Unicode 5.1 ( Basic Multilingual Plane ) - Language Identification related problem

PankajB

Hi There. I am creating an application that will take a document as an input and will find Total Number of languages used to compose the same. I am refering below web link to do the same... http://en.wikipedia.org/wiki/Basic_Multilingual_Plane[^] Let me also share some code snippet with you guys...

FILE *fp;
long unicode;
long c;

fp = fopen(argv[1], "r");
if(!fp)
{
printf("File open failed\n");
return 0;
}

printf("Input Unicode file: %s\n", argv[1]);
c = fgetc(fp);
c = fgetc(fp);

while( (unicode = fgetc(fp)) != EOF)
{
long unicode1 = fgetc(fp);
unicode = (unicode1 << 8) | unicode;
//(0000–FFFF): Basic Multilingual Plane (BMP).
if (unicode >= 0x0000 /*0*/ && unicode <= 0x07FF/*2047*/)
{
if (unicode >= 0x0000 && unicode <= 0x007F) //Basic Latin (0000–007F)
{
unicode_set[Basic_Latin] = 1;
}
....
....
....
}
}
fclose(fp);

I got this code from one of my previous projects. But I am not able to understand why are we doing unicode = (unicode1 << 8) | unicode; Also, this method is not able to correctly identify all the chars. Just FYI, I am using VS.NET 2008 with "Charset settings" as "Use Unicode Character Set" Please suggest, if you have any other way to find out, like what all languages we have used to compose a document? Thanks PanB

Stuart Dootson

PankajB wrote:

unicode = (unicode1 << 8) | unicode;

That converts the two characters unicode and unicode1 into a single 16-bit wide character. It assumes that the wide characters have been stored in a little-endian fashion.

PankajB wrote:

Also, this method is not able to correctly identify all the chars.

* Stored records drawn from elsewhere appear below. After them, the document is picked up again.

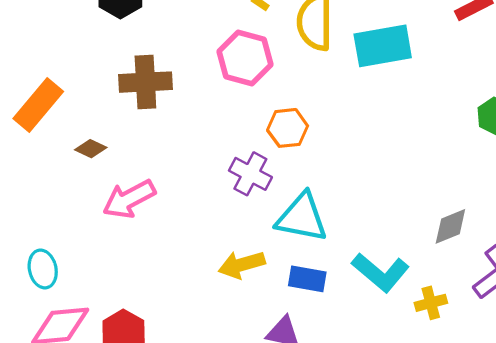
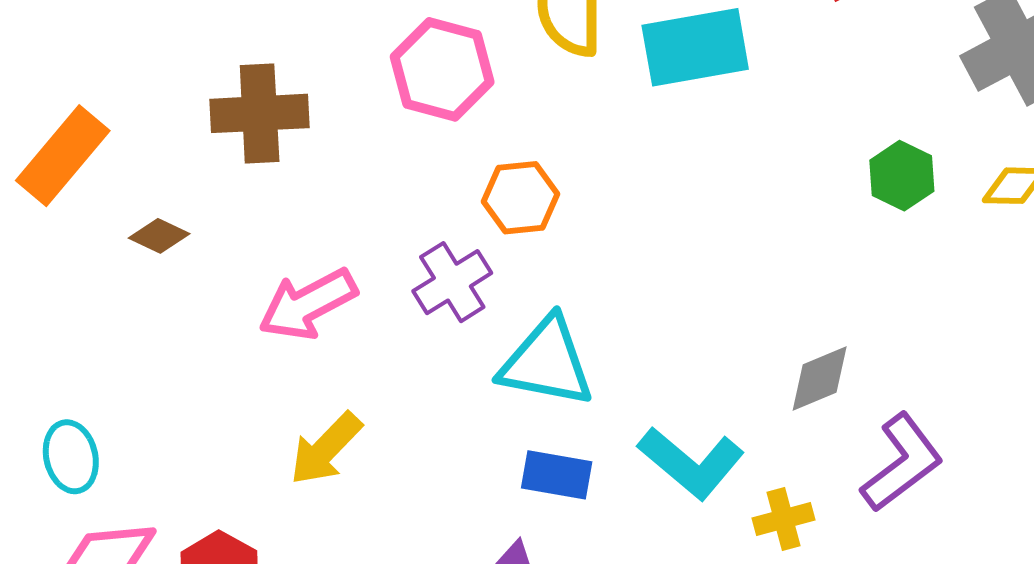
purple cross: (250, 174) -> (452, 282), turned 30
pink arrow: (129, 199) -> (308, 304), moved
yellow arrow: (242, 265) -> (326, 449), moved, turned -30

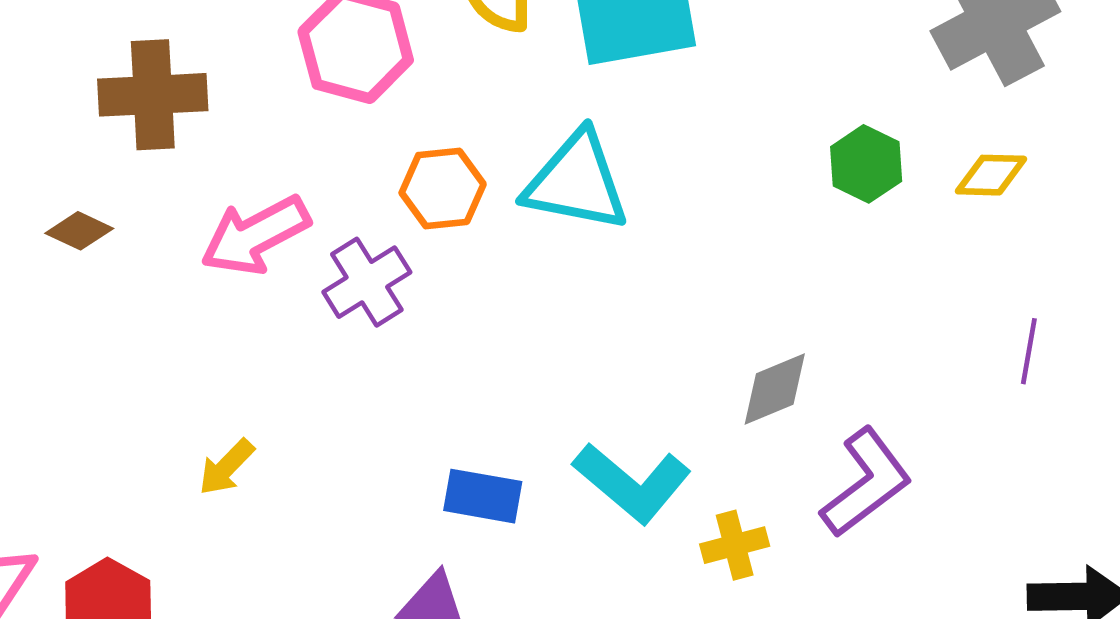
brown diamond: (159, 236) -> (79, 231), moved
pink arrow: (308, 304) -> (255, 235), moved
cyan triangle: (547, 362) -> (576, 182), moved
yellow arrow: (326, 449) -> (226, 467), size x0.7

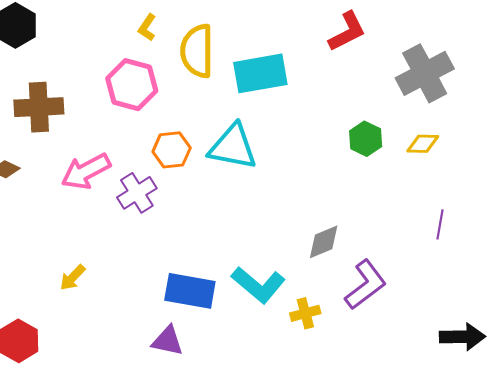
blue rectangle: (483, 496) -> (190, 291), size x1.4

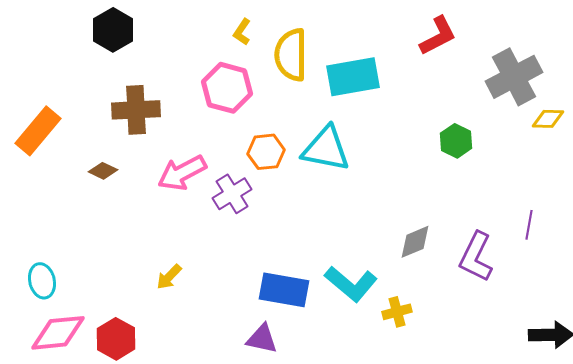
yellow diamond: (423, 144) -> (548, 119), moved
purple L-shape: (366, 285) -> (476, 257), moved, turned 153

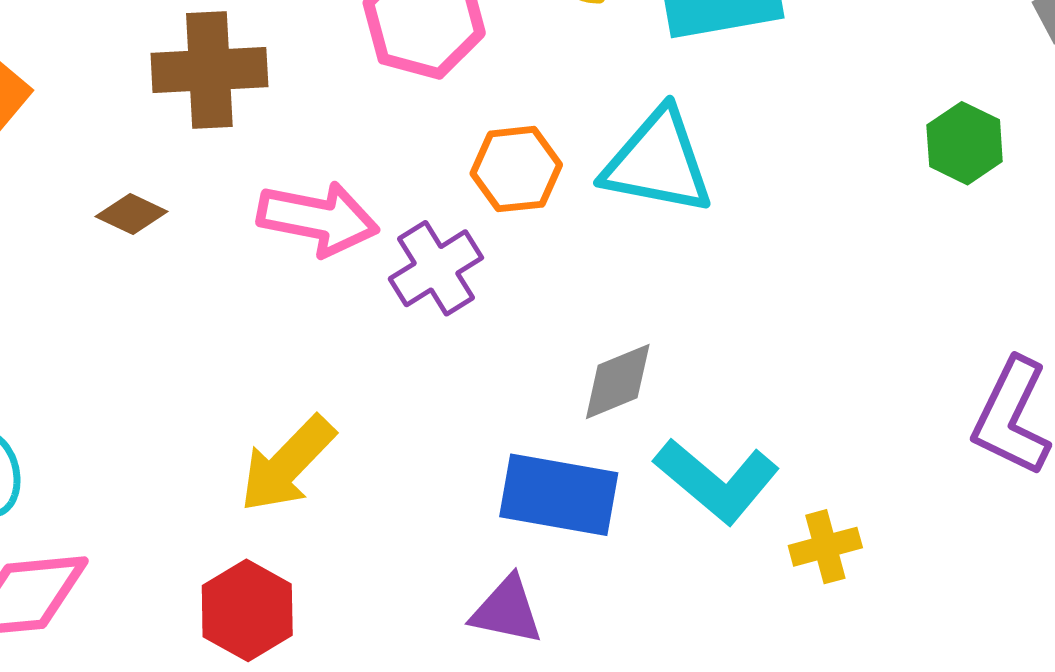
pink arrow: (182, 173) -> (318, 219), turned -141
gray diamond: (415, 242) -> (618, 381), moved
yellow arrow: (169, 277) -> (287, 464), size x1.6
red hexagon: (116, 339) -> (247, 610), moved

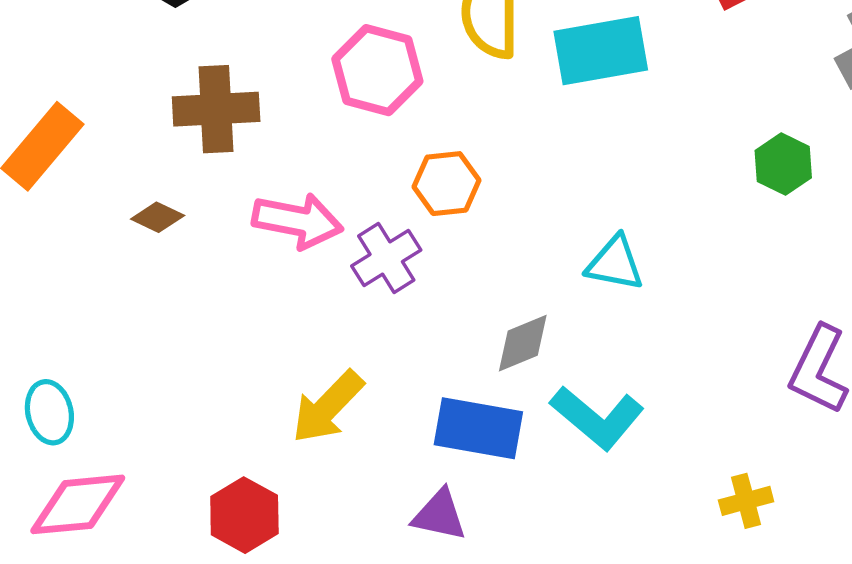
cyan triangle: (658, 162) -> (615, 263), moved, size x0.7
yellow arrow: (287, 464) -> (328, 407), moved
yellow cross: (825, 547) -> (746, 501), moved

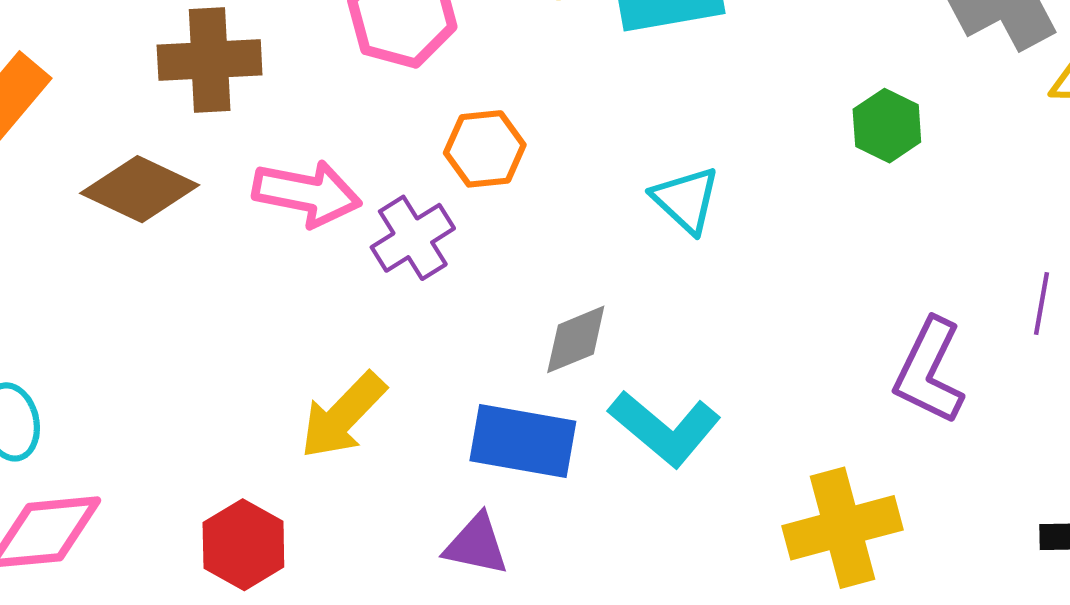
brown diamond: (158, 217) -> (140, 189), size x1.8
cyan triangle: (615, 263) -> (686, 200), moved, turned 32
yellow cross: (746, 501) -> (843, 528), size x1.8

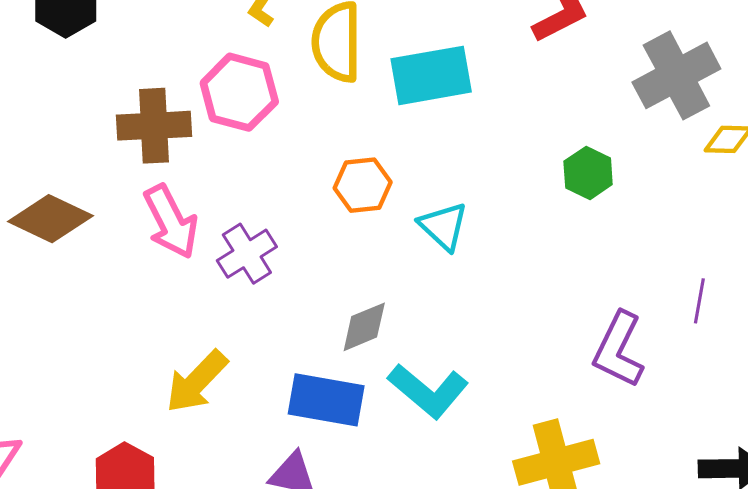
brown cross: (210, 60) -> (154, 126), moved
orange hexagon: (485, 149) -> (363, 185), moved
pink arrow: (307, 193) -> (171, 222), turned 52

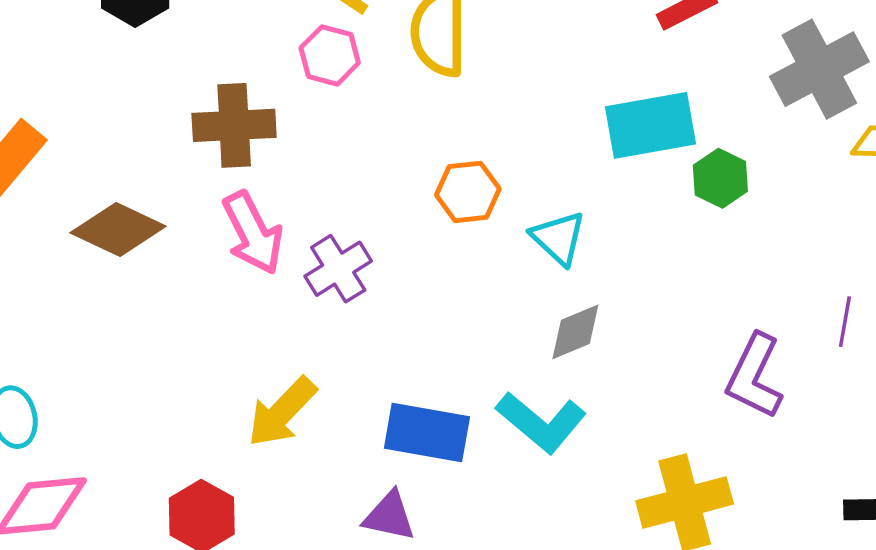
cyan rectangle: (431, 75) -> (650, 125), moved
pink hexagon: (239, 92) -> (330, 55), moved, size x0.7
gray diamond: (364, 327) -> (575, 332), moved

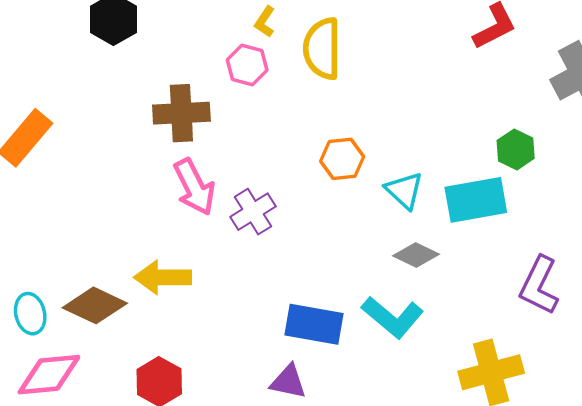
cyan rectangle: (650, 125) -> (476, 200), moved
brown diamond: (118, 229) -> (95, 305), moved
gray diamond: (575, 332) -> (416, 255), turned 48
yellow arrow: (282, 412) -> (163, 277), moved, turned 46

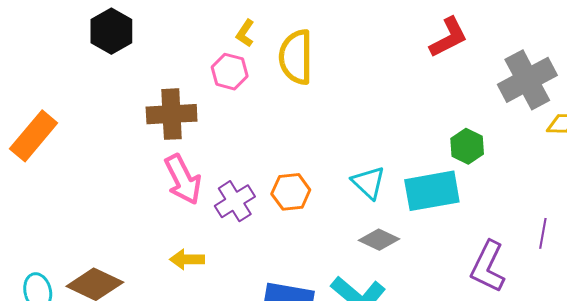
orange hexagon: (342, 159) -> (291, 192), moved
yellow arrow: (163, 277) -> (187, 259), moved, size x0.7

Possibly because not al unicode characters fit into 16 bits?

Java, Basic, who cares - it's all a bunch of tree-hugging hippy cr*p

PankajB

Thanks for the reply buddy. Can you please suggest some solution for the second problem mentioned above? i.e., Possibly because not al unicode characters fit into 16 bits?

Stuart Dootson

I'd suggest that you use some library (like, say libiconv[^] to read the file and do the conversion from whatever character encoding is used for the file to a full Unicode enconding (e.g. UTF-32). Then process each of those 32-bit characters the way you are in your original code.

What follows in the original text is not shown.